Photon emission without quantum jumps
Thomas Hartwell, Daniel Hodgson, Huda Alshemmari, Gin Jose, Almut Beige
TL;DR
This paper challenges the standard view that photon emission necessarily involves quantum jumps by treating the emitter and the free radiation field as a closed quantum system evolving under a locally acting Hamiltonian. By solving the Schrödinger dynamics for $H=H_E+H_F+H_{int}$ with a point-like two-level emitter, it shows that the excited-state population decays exponentially while energy is transferred coherently into the field, yielding a single-photon wave packet and a Lorentzian emission spectrum centered at $ω_0$ with width $Γ$. The approach remains consistent with master-equation descriptions, preserves energy, and provides a versatile framework for modeling far-field interference and complex environments without invoking quantum jumps, with potential applications in distributed quantum computing and non-invasive photonic sensing.
Abstract
When modelling photon emission, we often assume that the emitter experiences a random quantum jump.

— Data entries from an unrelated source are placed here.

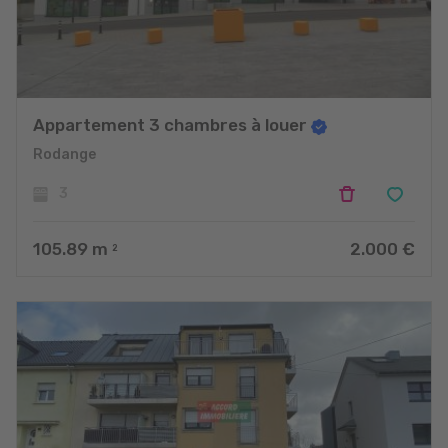
Appartement 3 chambres à louer
Rodange
3
105.89
m
2.000 €
2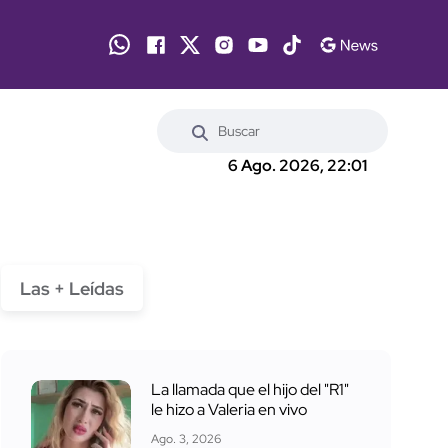
6 Ago. 2026, 22:01
Las + Leídas
La llamada que el hijo del "R1"
le hizo a Valeria en vivo
Ago. 3, 2026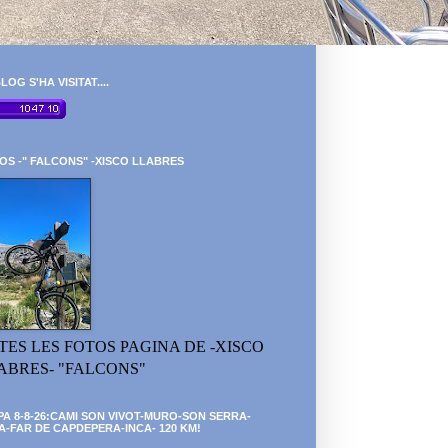
LOG S'HA VISITAT....
OS -" FALCONS" -XISCO LLABRES
TES LES FOTOS PAGINA DE -XISCO
ABRES- "FALCONS"
PA 8-8-26:CAMI SON VIVOT-MURO-SON SERRA-
A-FAR DE CAPDEPERA-INCA- 120 KM!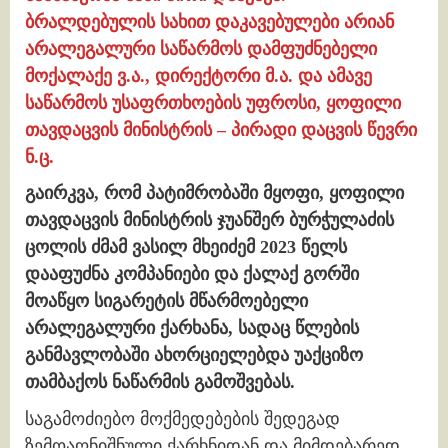
ბრალდებულის სახით დაკავებულები არიან
არალეგალური საწარმოს დამფუძნებელი
მოქალაქე ვ.ა., დირექტორი მ.ა. და ამავე
საწარმოს უსაფრთხოების უფროსი, ყოფილი
თავდაცვის მინისტრის – პირადი დაცვის წევრი
ნ.ც.
გაირკვა, რომ პატიმრობაში მყოფი, ყოფილი
თავდაცვის მინისტრის ჯუანშერ ბურჭულაძის
ცოლის ძმამ ვასილ მხეიძემ 2023 წელს
დააფუძნა კომპანიები და ქალაქ გორში
მოაწყო სიგარეტის მწარმოებელი
არალეგალური ქარხანა, სადაც წლების
განმავლობაში ახორციელებდა უაქციზო
თამბაქოს ნაწარმის გამოშვებას.
საგამოძიებო მოქმედებების შედეგად
ზემოაღნიშნული ქარხნიდან და მიმდებარედ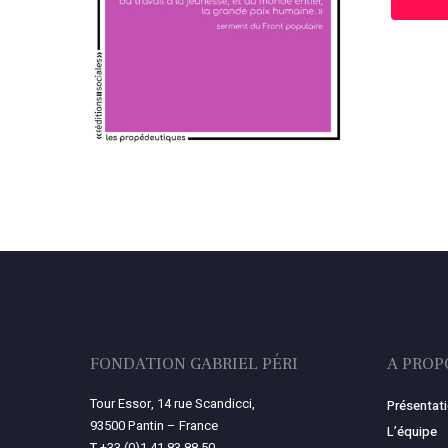
FONDATION GABRIEL PÉRI
A PROP
Tour Essor, 14 rue Scandicci,
Présentat
93500 Pantin – France
L’équipe
T
+33 (0)1 41 83 88 50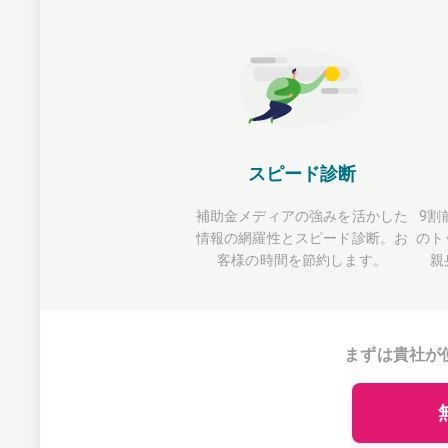
スピード診断
補助金メディアの強みを活かした
9割
情報の網羅性とスピード診断。お
のト
客様の時間を節約します。
親
まずは貴社が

When a quantum jump occurs, the emitter transitions suddenly into a lower energy level, while spontaneously generating a single photon. However, this point of view is misleading when modelling quantum optical systems which rely on far-field interference effects for applications like distributed quantum computing and non-invasive photonic quantum sensing. In this paper, we highlight that the dynamics of an emitter in the free radiation field can be described by simply solving a Schroedinger equation based on a locally-acting Hamiltonian without invoking the notion of quantum jumps. Our approach is nevertheless consistent with quantum optical master equations.